··· Dataset ···
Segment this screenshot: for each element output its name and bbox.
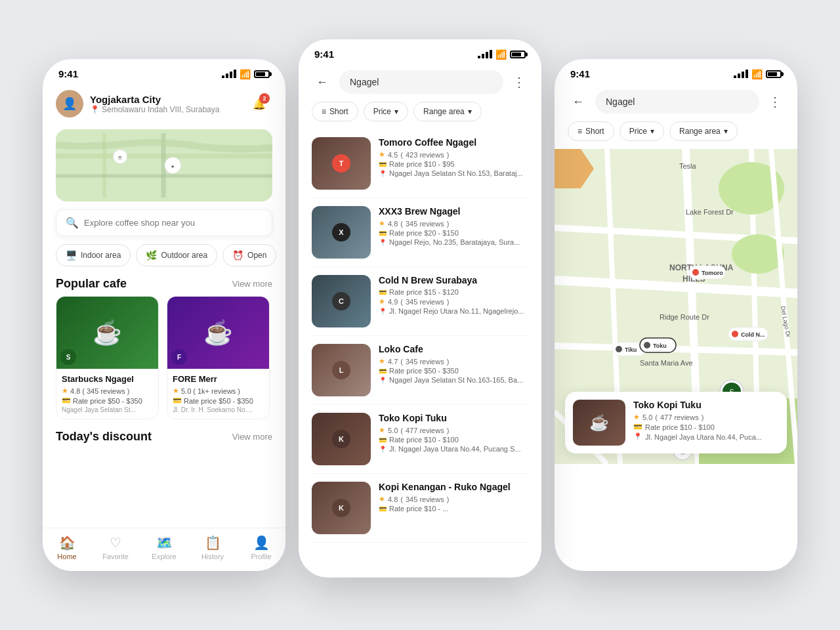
- selected-cafe-name: Toko Kopi Tuku: [633, 400, 762, 410]
- bottom-navigation: 🏠 Home ♡ Favorite 🗺️ Explore 📋 History 👤…: [43, 528, 285, 571]
- status-icons-right: 📶: [734, 69, 782, 79]
- popular-title: Popular cafe: [56, 277, 127, 291]
- list-item-loko[interactable]: L Loko Cafe ★4.7(345 reviews) 💳Rate pric…: [312, 336, 528, 405]
- map-svg: ★ ☕: [56, 129, 272, 201]
- svg-rect-4: [56, 174, 272, 177]
- list-item-toko[interactable]: K Toko Kopi Tuku ★5.0(477 reviews) 💳Rate…: [312, 405, 528, 474]
- time-right: 9:41: [570, 68, 590, 79]
- selected-cafe-details: Toko Kopi Tuku ★ 5.0 (477 reviews) 💳 Rat…: [633, 400, 762, 446]
- cafe-name-starbucks: Starbucks Ngagel: [62, 374, 153, 384]
- battery-icon-center: [510, 51, 526, 58]
- back-button-center[interactable]: ←: [312, 72, 333, 93]
- svg-text:Ridge Route Dr: Ridge Route Dr: [660, 313, 709, 321]
- cafe-card-starbucks[interactable]: ☕ S Starbucks Ngagel ★ 4.8 (345 reviews)…: [56, 296, 159, 419]
- favorite-icon: ♡: [110, 535, 121, 551]
- cafe-img-toko: K: [312, 413, 371, 465]
- svg-point-36: [616, 346, 622, 352]
- indoor-icon: 🖥️: [66, 250, 77, 261]
- right-header: ← ⋮: [555, 83, 797, 121]
- more-options-center[interactable]: ⋮: [510, 72, 528, 93]
- left-phone: 9:41 📶 👤 Yogjakarta City 📍 Semolawar: [43, 59, 285, 571]
- filter-short-right[interactable]: ≡ Short: [568, 121, 614, 141]
- filter-range-center[interactable]: Range area ▾: [413, 102, 482, 121]
- discount-section-header: Today's discount View more: [43, 419, 285, 449]
- view-more-discount[interactable]: View more: [232, 432, 272, 442]
- filter-range-right[interactable]: Range area ▾: [669, 121, 738, 141]
- selected-cafe-card[interactable]: ☕ Toko Kopi Tuku ★ 5.0 (477 reviews) 💳 R…: [565, 392, 787, 453]
- filter-row-right: ≡ Short Price ▾ Range area ▾: [555, 121, 797, 149]
- cafe-card-fore[interactable]: ☕ F FORE Merr ★ 5.0 (1k+ reviews) 💳Rate …: [167, 296, 270, 419]
- profile-icon: 👤: [253, 535, 270, 551]
- cafe-name-fore: FORE Merr: [173, 374, 264, 384]
- wifi-icon-center: 📶: [495, 49, 507, 60]
- nav-profile[interactable]: 👤 Profile: [237, 535, 285, 560]
- cafe-rating-fore: ★ 5.0 (1k+ reviews): [173, 387, 264, 395]
- city-label: Yogjakarta City: [90, 94, 219, 105]
- search-bar[interactable]: 🔍: [56, 209, 272, 236]
- chip-outdoor[interactable]: 🌿 Outdoor area: [136, 244, 217, 266]
- list-item-xxx3[interactable]: X XXX3 Brew Ngagel ★4.8(345 reviews) 💳Ra…: [312, 198, 528, 267]
- more-options-right[interactable]: ⋮: [766, 91, 784, 112]
- filter-short-center[interactable]: ≡ Short: [312, 102, 358, 121]
- list-item-tomoro[interactable]: T Tomoro Coffee Ngagel ★4.5(423 reviews)…: [312, 129, 528, 198]
- map-preview[interactable]: ★ ☕: [56, 129, 272, 201]
- back-button-right[interactable]: ←: [568, 91, 589, 112]
- status-bar-left: 9:41 📶: [43, 59, 285, 83]
- list-item-kopi[interactable]: K Kopi Kenangan - Ruko Ngagel ★4.8(345 r…: [312, 474, 528, 543]
- outdoor-icon: 🌿: [146, 250, 157, 261]
- cafe-img-xxx3: X: [312, 206, 371, 259]
- chip-indoor[interactable]: 🖥️ Indoor area: [56, 244, 131, 266]
- list-item-coldnbrew[interactable]: C Cold N Brew Surabaya 💳Rate price $15 -…: [312, 267, 528, 336]
- search-icon: 🔍: [66, 217, 79, 229]
- discount-title: Today's discount: [56, 430, 152, 444]
- signal-icon-center: [478, 50, 492, 58]
- status-bar-right: 9:41 📶: [555, 59, 797, 83]
- svg-text:☕: ☕: [117, 155, 123, 160]
- center-phone: 9:41 📶 ← ⋮ ≡ Short Price ▾: [299, 39, 541, 578]
- cafe-img-loko: L: [312, 344, 371, 396]
- filter-price-right[interactable]: Price ▾: [620, 121, 664, 141]
- cafe-rating-starbucks: ★ 4.8 (345 reviews): [62, 387, 153, 395]
- search-field-center[interactable]: [339, 70, 503, 94]
- nav-explore[interactable]: 🗺️ Explore: [140, 535, 188, 560]
- svg-point-33: [692, 269, 699, 276]
- chip-open[interactable]: ⏰ Open: [222, 244, 276, 266]
- time-left: 9:41: [58, 68, 78, 79]
- filter-price-center[interactable]: Price ▾: [364, 102, 408, 121]
- filter-row-center: ≡ Short Price ▾ Range area ▾: [299, 102, 541, 129]
- cafe-price-fore: 💳Rate price $50 - $350: [173, 396, 264, 405]
- svg-point-42: [644, 342, 650, 348]
- cafe-price-starbucks: 💳Rate price $50 - $350: [62, 396, 153, 405]
- view-more-popular[interactable]: View more: [232, 279, 272, 289]
- cafe-details-tomoro: Tomoro Coffee Ngagel ★4.5(423 reviews) 💳…: [379, 137, 528, 190]
- history-icon: 📋: [205, 535, 221, 551]
- nav-favorite[interactable]: ♡ Favorite: [91, 535, 140, 560]
- svg-text:Toku: Toku: [653, 343, 667, 349]
- status-bar-center: 9:41 📶: [299, 39, 541, 64]
- svg-text:Tesla: Tesla: [679, 162, 697, 170]
- wifi-icon: 📶: [240, 69, 251, 79]
- signal-icon-right: [734, 70, 748, 78]
- search-field-right[interactable]: [595, 90, 759, 114]
- cafe-img-kopi: K: [312, 482, 371, 534]
- cafe-list-center: T Tomoro Coffee Ngagel ★4.5(423 reviews)…: [299, 129, 541, 543]
- popular-section-header: Popular cafe View more: [43, 266, 285, 296]
- signal-icon: [222, 70, 236, 78]
- svg-text:Tiku: Tiku: [625, 346, 637, 353]
- avatar: 👤: [56, 90, 83, 117]
- home-icon: 🏠: [59, 535, 75, 551]
- svg-text:Santa Maria Ave: Santa Maria Ave: [640, 359, 693, 367]
- svg-text:Tomoro: Tomoro: [702, 270, 723, 276]
- center-header: ← ⋮: [299, 64, 541, 102]
- search-input[interactable]: [84, 218, 262, 228]
- nav-history[interactable]: 📋 History: [188, 535, 237, 560]
- svg-text:Cold N...: Cold N...: [741, 331, 765, 338]
- notification-button[interactable]: 🔔 2: [246, 91, 272, 117]
- map-full[interactable]: Tesla Lake Forest Dr Ridge Route Dr Sant…: [555, 149, 797, 464]
- popular-cafe-scroll: ☕ S Starbucks Ngagel ★ 4.8 (345 reviews)…: [43, 296, 285, 419]
- left-header: 👤 Yogjakarta City 📍 Semolawaru Indah VII…: [43, 83, 285, 129]
- selected-cafe-img: ☕: [573, 400, 625, 446]
- cafe-img-tomoro: T: [312, 137, 371, 190]
- battery-icon: [254, 70, 270, 78]
- nav-home[interactable]: 🏠 Home: [43, 535, 91, 560]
···
What is expected:
Counting only lines that hold the word "loko", state how many the material contains, and add nothing.

Your solution:
2